• _Your goal_: An exact copy is required of every line from the one with "Identify the location of Информация" through the end of the data below, and the pictures must stay out of it.

Saved data entries:
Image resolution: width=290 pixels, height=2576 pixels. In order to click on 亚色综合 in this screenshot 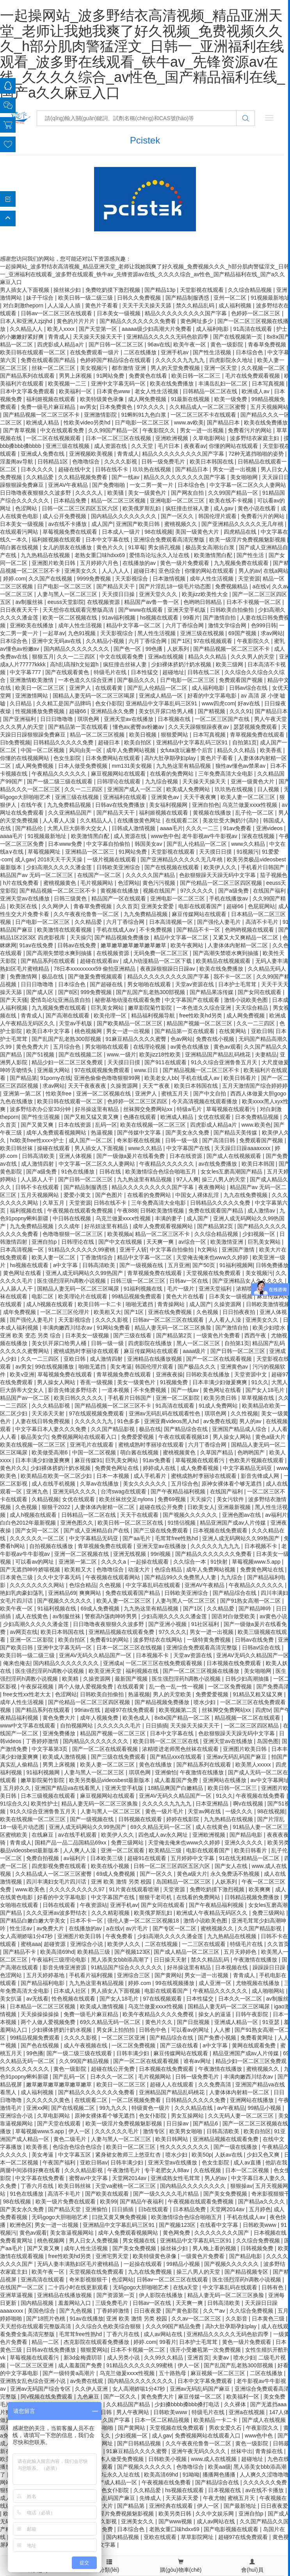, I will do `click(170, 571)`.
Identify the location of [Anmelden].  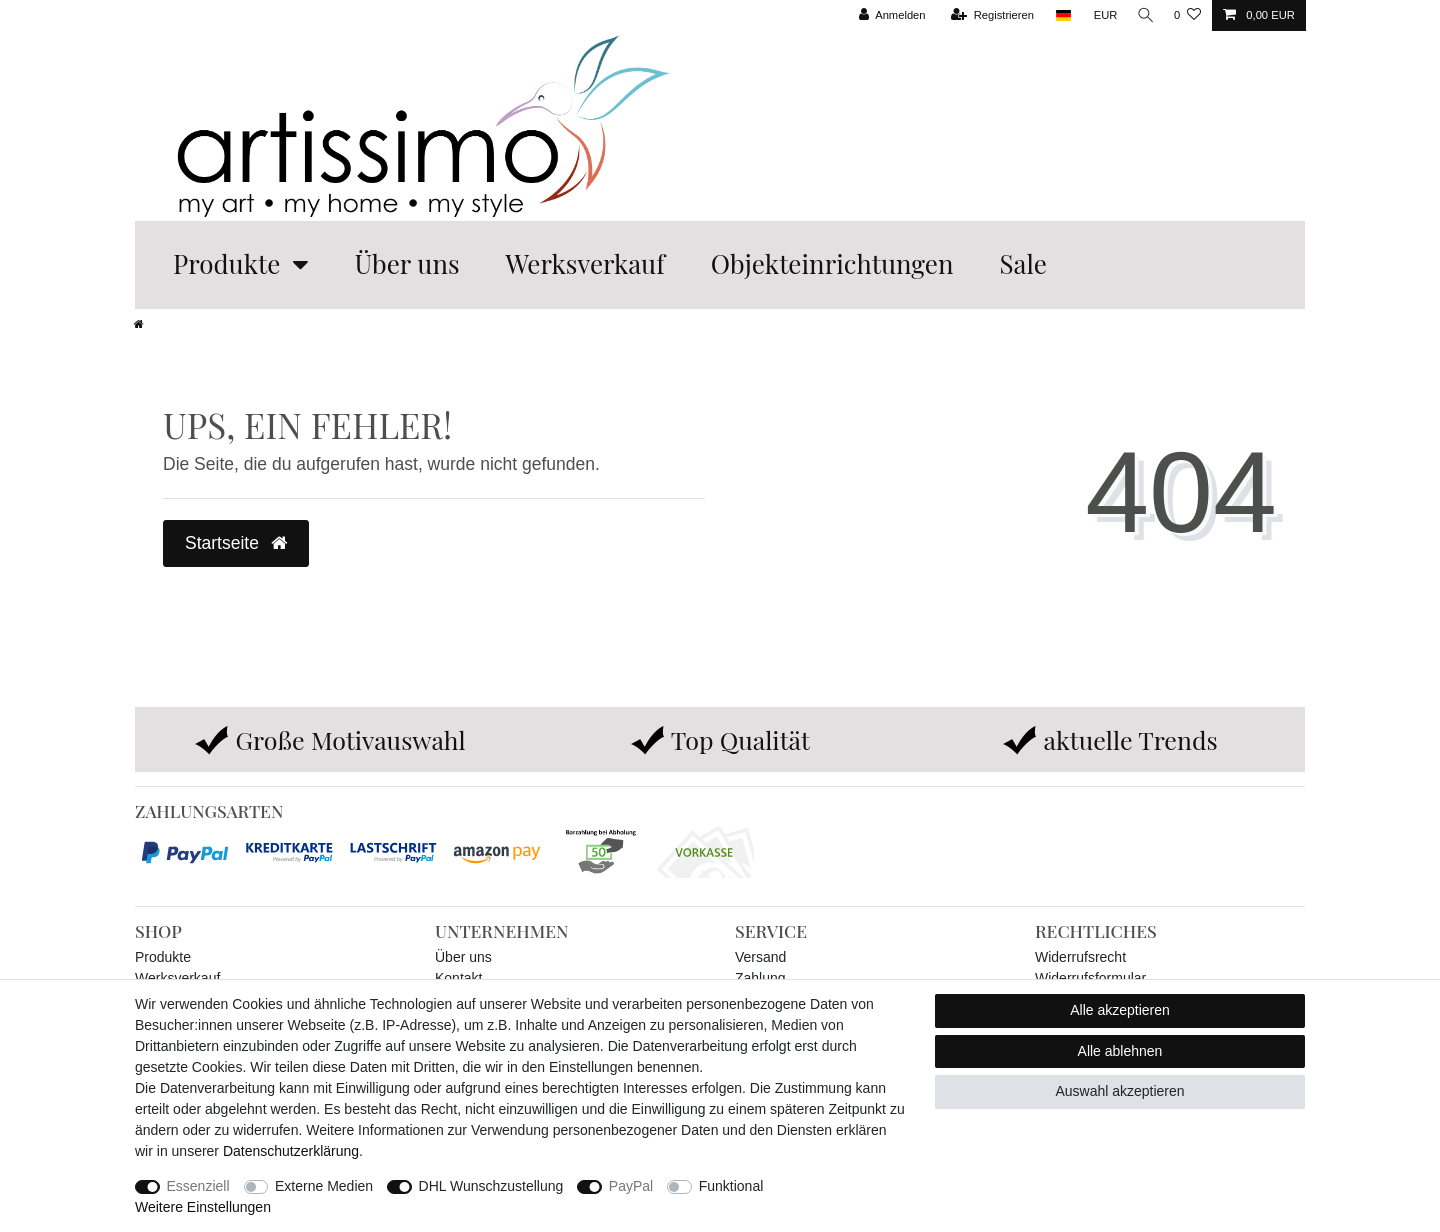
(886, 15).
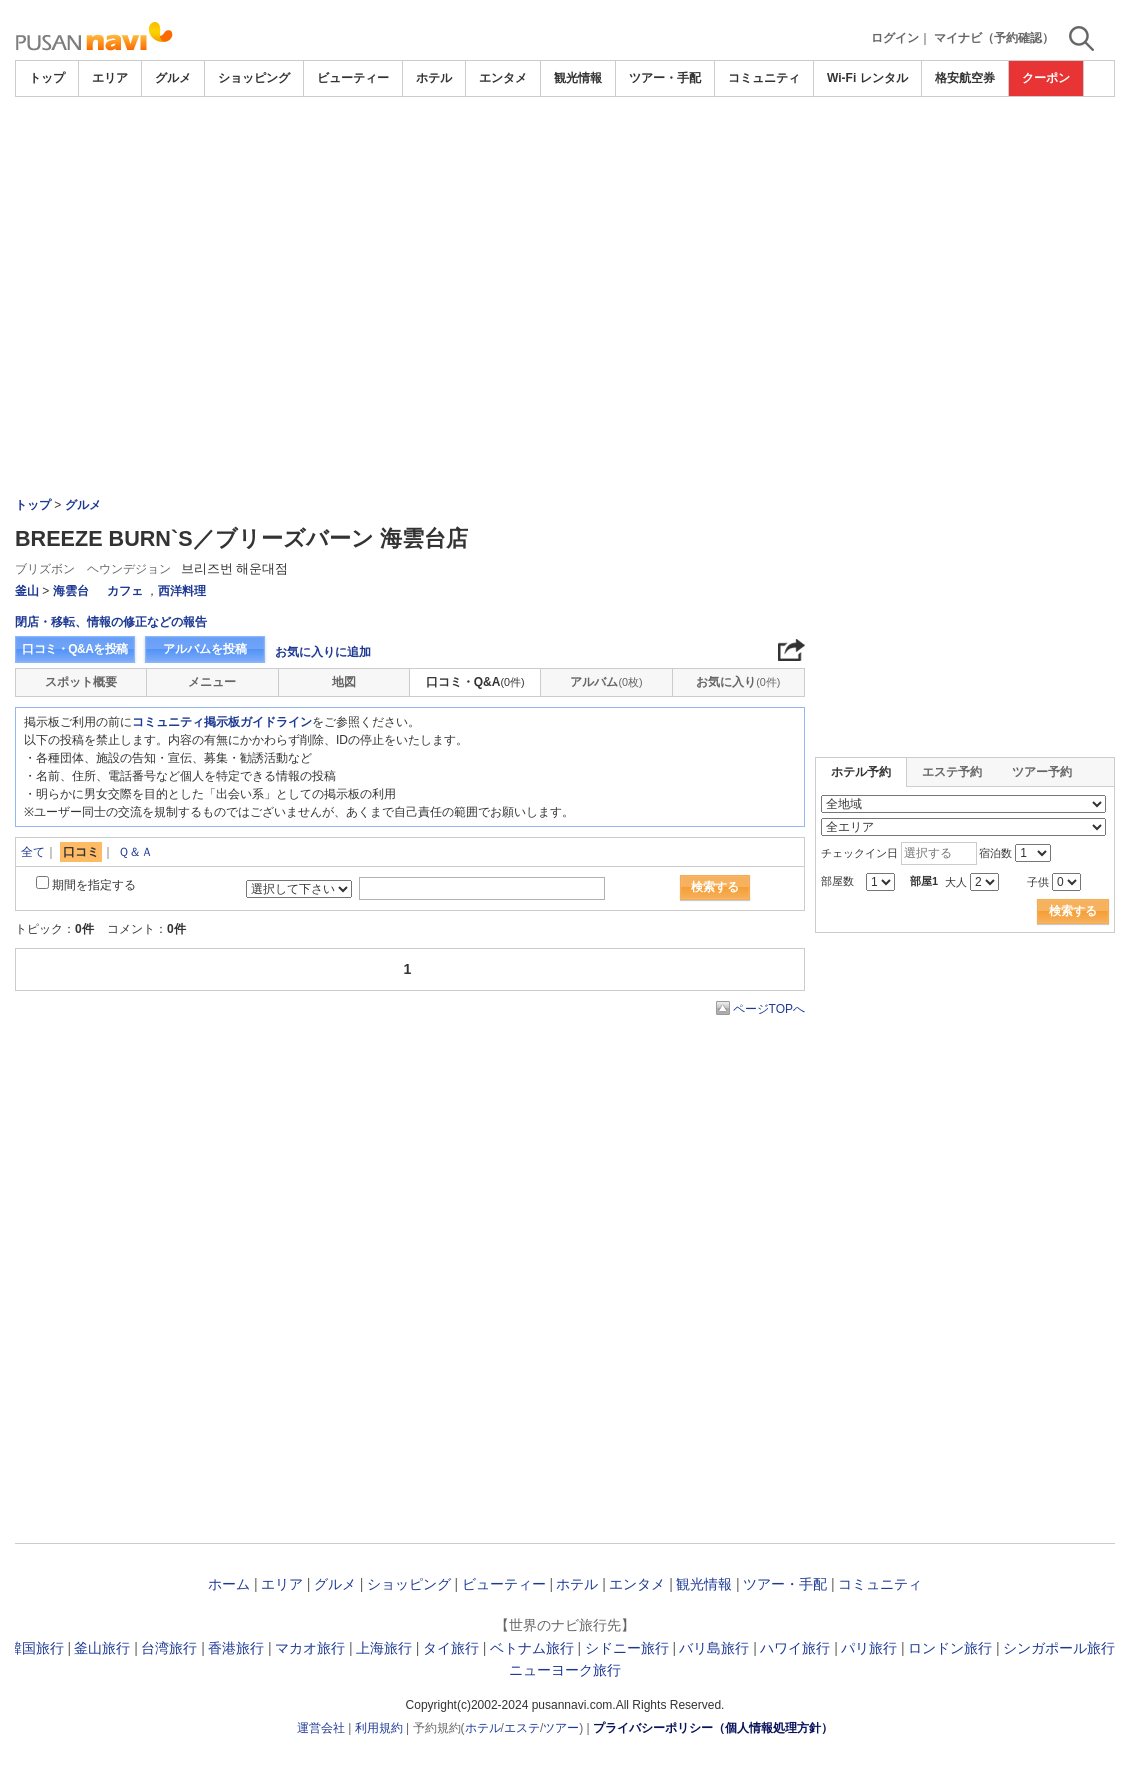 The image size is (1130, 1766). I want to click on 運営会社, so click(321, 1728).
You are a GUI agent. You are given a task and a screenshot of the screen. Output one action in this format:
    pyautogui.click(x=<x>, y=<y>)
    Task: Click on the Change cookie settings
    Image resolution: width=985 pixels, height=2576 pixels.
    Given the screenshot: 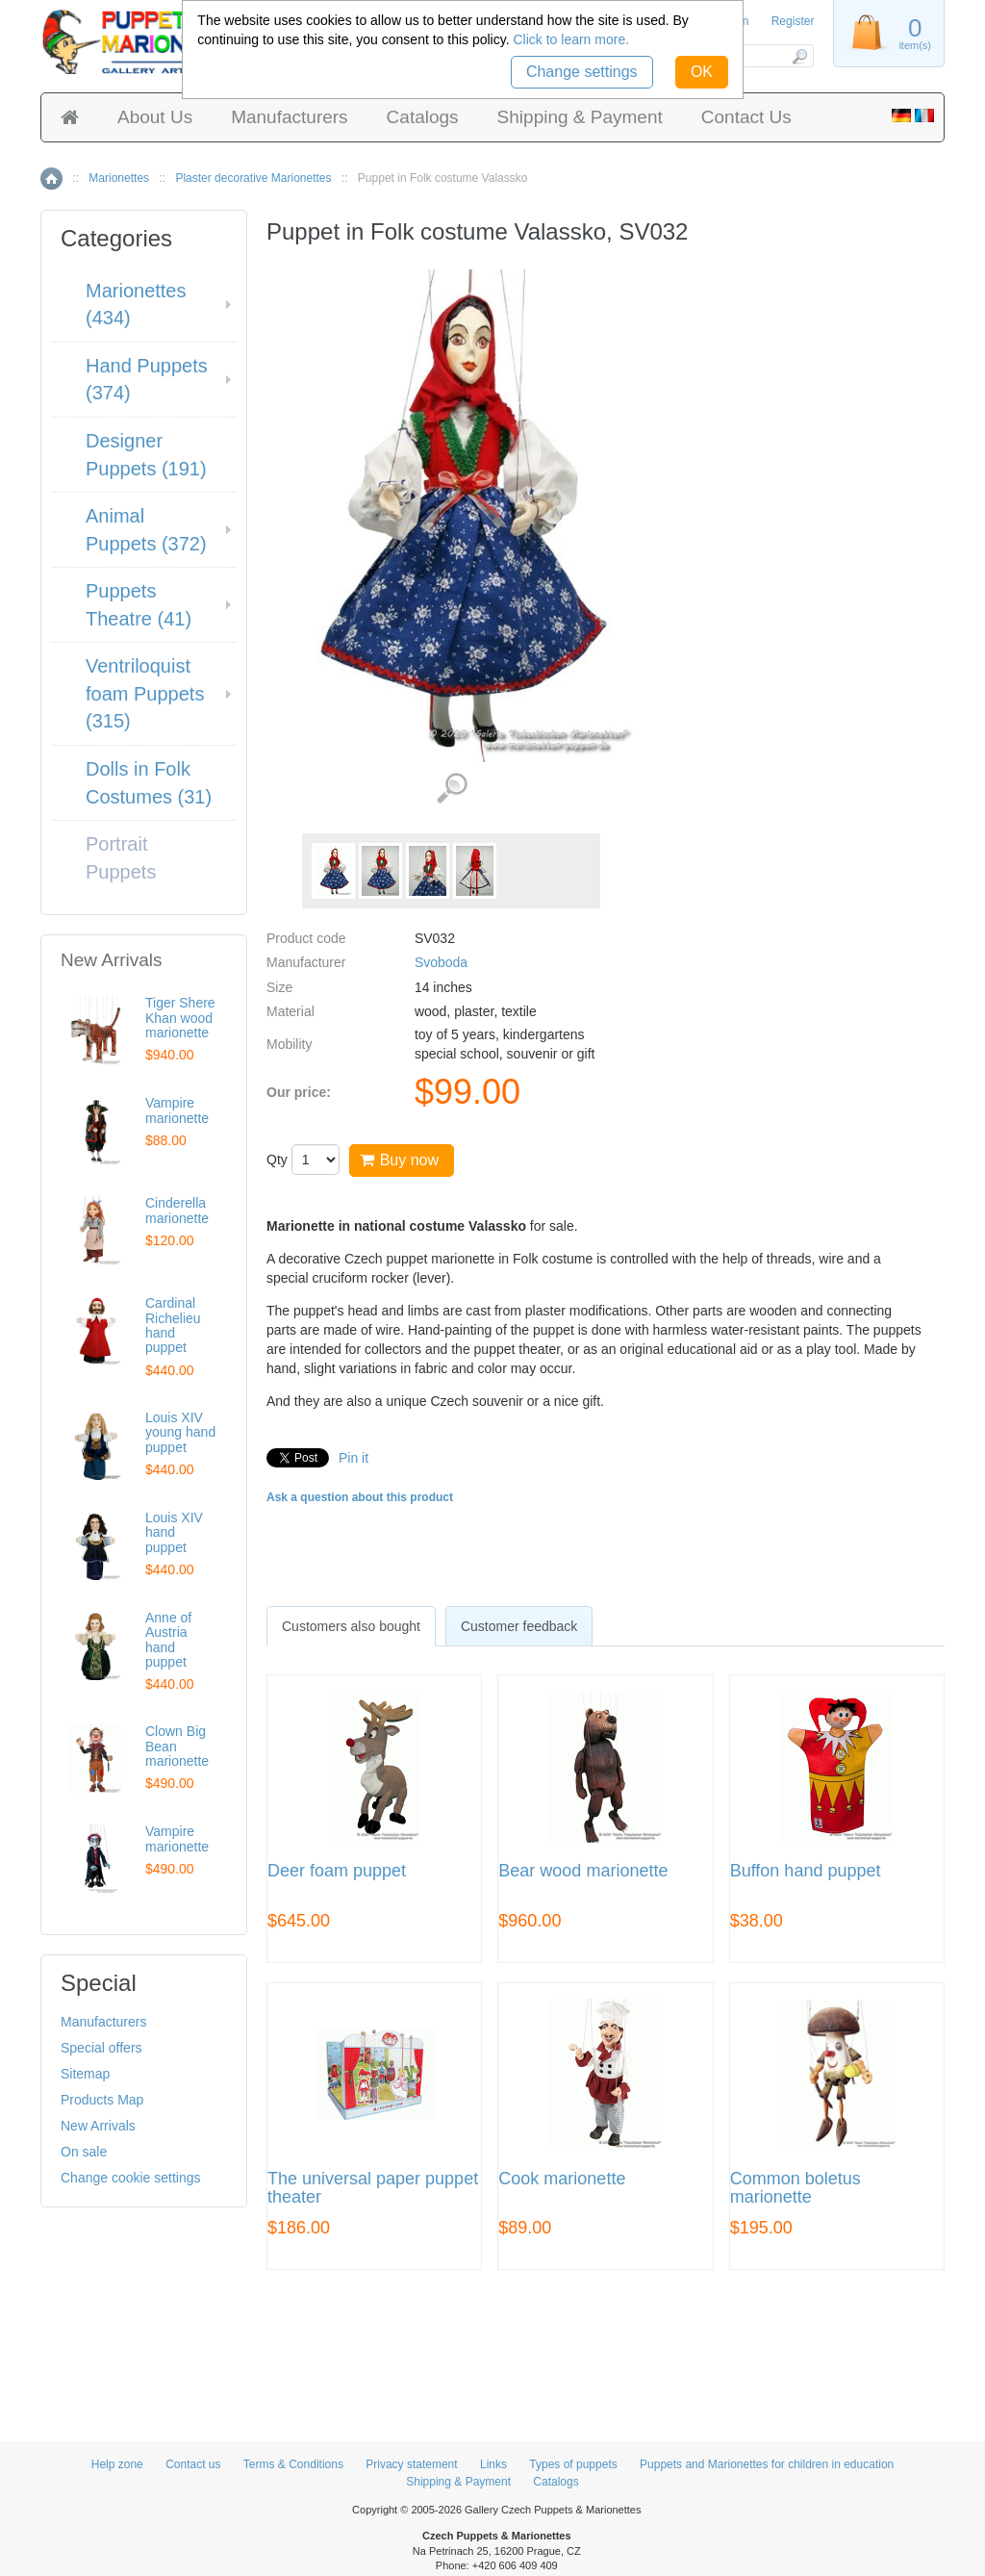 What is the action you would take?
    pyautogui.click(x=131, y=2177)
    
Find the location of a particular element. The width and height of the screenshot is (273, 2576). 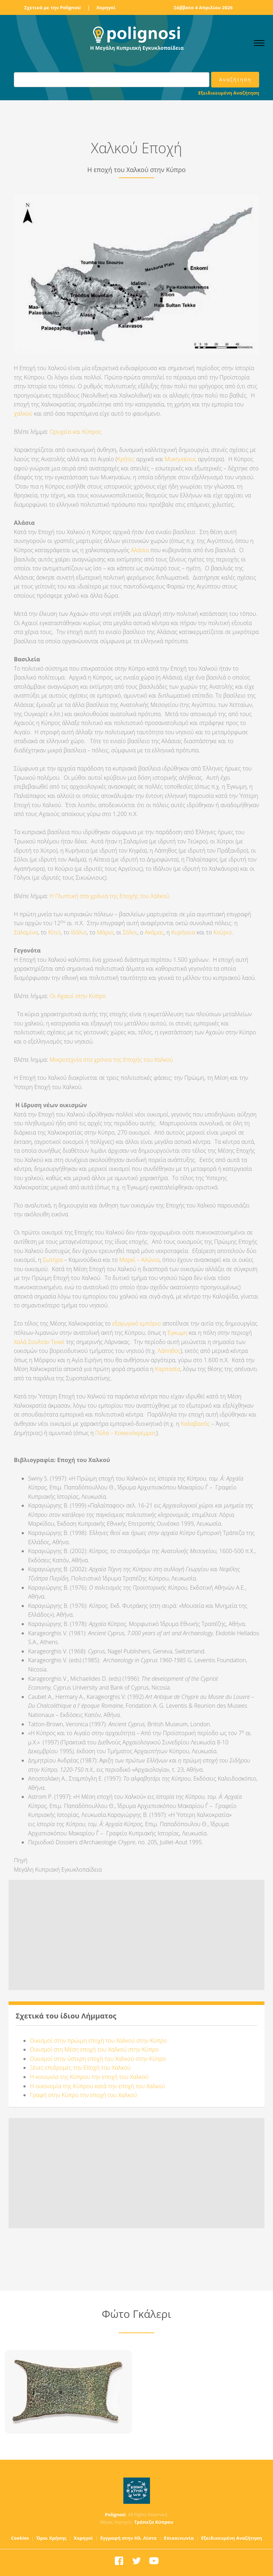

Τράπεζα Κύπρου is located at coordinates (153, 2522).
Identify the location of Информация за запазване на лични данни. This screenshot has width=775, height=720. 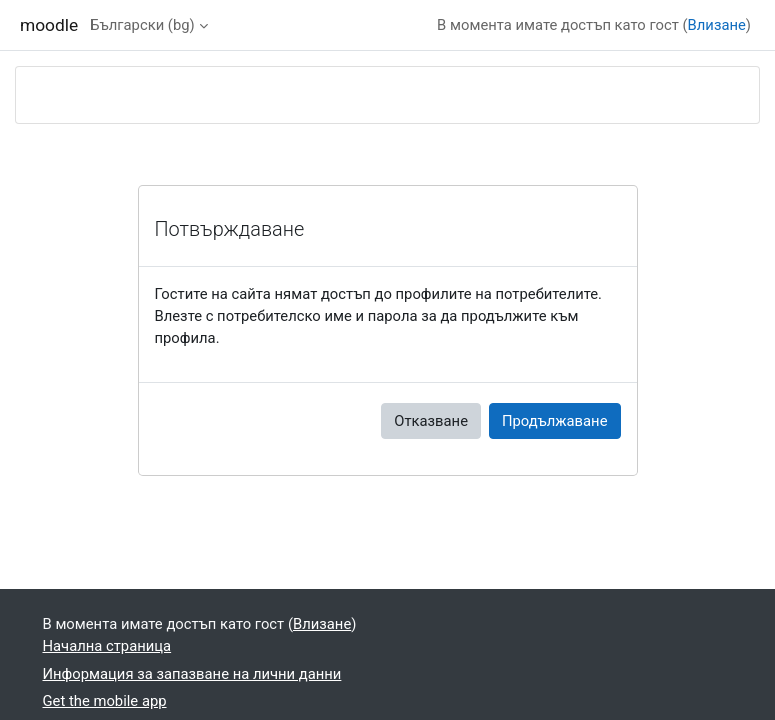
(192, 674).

• _Answer to this exercise_:
Identify the location of Информация за запазване на лични данни. This screenshot has width=775, height=720. 
(192, 674).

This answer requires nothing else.